══ Given data

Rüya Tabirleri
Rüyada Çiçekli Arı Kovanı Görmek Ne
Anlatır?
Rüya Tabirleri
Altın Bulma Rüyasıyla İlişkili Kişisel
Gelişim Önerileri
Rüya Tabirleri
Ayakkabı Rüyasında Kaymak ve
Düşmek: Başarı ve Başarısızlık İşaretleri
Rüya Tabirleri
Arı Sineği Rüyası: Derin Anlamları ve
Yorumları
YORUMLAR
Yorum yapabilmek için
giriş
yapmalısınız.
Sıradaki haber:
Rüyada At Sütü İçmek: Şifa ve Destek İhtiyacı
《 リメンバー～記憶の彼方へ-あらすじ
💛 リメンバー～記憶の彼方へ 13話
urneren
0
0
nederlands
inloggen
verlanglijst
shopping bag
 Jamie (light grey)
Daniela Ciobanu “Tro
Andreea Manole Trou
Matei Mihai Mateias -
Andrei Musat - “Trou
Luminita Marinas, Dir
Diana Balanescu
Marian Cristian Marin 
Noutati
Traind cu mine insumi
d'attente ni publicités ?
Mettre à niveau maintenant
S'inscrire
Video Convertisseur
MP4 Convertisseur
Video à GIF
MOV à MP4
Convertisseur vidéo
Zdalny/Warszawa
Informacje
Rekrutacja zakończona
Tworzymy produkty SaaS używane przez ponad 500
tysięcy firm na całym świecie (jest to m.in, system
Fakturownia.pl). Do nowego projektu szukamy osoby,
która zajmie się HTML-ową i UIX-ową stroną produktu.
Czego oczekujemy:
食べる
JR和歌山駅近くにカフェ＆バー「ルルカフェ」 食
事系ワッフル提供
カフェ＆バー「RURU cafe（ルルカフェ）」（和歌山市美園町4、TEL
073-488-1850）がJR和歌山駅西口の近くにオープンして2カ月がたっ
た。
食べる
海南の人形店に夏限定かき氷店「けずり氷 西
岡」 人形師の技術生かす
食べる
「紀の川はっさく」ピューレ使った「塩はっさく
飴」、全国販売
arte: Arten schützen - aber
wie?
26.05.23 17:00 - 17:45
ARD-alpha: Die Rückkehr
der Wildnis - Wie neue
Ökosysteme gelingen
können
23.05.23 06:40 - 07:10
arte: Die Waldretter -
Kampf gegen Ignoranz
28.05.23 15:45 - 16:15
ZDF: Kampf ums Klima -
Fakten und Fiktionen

════
══ Given data

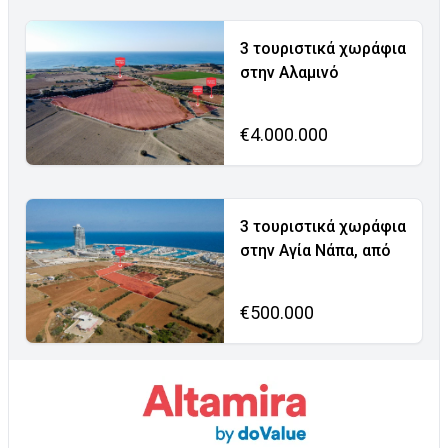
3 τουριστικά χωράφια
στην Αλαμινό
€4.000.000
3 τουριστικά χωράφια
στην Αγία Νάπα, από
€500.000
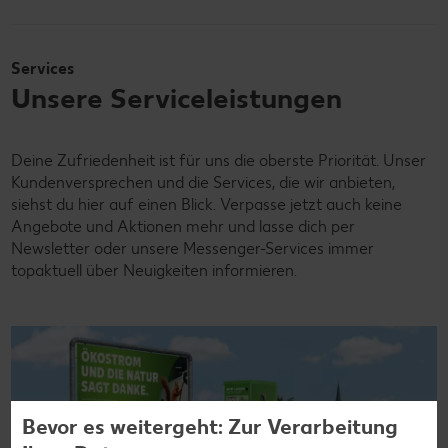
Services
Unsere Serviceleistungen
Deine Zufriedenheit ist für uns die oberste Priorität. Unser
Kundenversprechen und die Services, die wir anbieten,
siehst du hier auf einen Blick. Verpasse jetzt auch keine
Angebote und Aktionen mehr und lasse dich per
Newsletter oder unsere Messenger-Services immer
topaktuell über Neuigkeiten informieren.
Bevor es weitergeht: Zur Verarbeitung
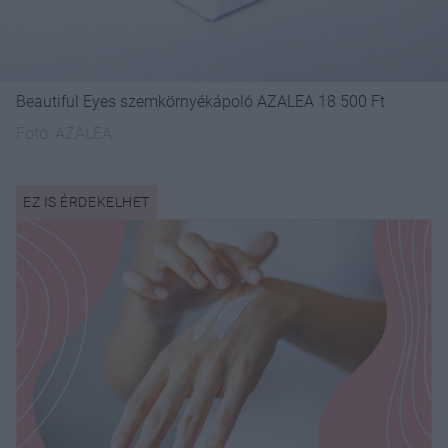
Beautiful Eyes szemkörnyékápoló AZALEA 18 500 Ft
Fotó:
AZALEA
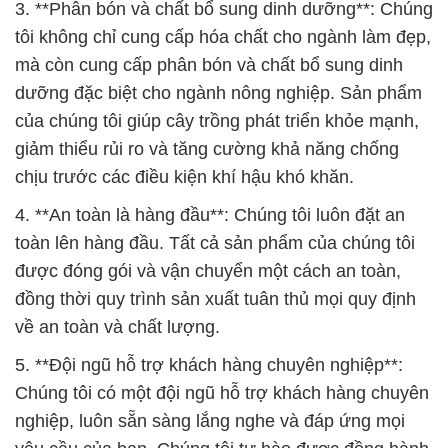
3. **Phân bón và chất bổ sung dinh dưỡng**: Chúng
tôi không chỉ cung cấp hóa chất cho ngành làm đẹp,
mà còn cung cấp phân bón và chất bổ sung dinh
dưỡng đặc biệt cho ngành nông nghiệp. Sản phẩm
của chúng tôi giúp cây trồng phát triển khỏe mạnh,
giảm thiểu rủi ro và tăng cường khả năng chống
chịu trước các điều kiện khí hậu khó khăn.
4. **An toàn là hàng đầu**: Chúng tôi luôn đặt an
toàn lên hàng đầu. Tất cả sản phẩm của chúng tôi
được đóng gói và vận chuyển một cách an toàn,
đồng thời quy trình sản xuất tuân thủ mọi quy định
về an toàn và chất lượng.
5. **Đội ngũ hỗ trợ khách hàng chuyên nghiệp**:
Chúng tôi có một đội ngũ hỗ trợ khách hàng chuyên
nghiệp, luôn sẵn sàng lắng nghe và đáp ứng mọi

════

- Problem statement: There is a line with "Diana Balanescu" and a line with "Rekrutacja zakończona" above. Copy exactly those two lines and all lines between them, with nothing else.

- Answer box:
Diana Balanescu
Marian Cristian Marin 
Noutati
Traind cu mine insumi
d'attente ni publicités ?
Mettre à niveau maintenant
S'inscrire
Video Convertisseur
MP4 Convertisseur
Video à GIF
MOV à MP4
Convertisseur vidéo
Zdalny/Warszawa
Informacje
Rekrutacja zakończona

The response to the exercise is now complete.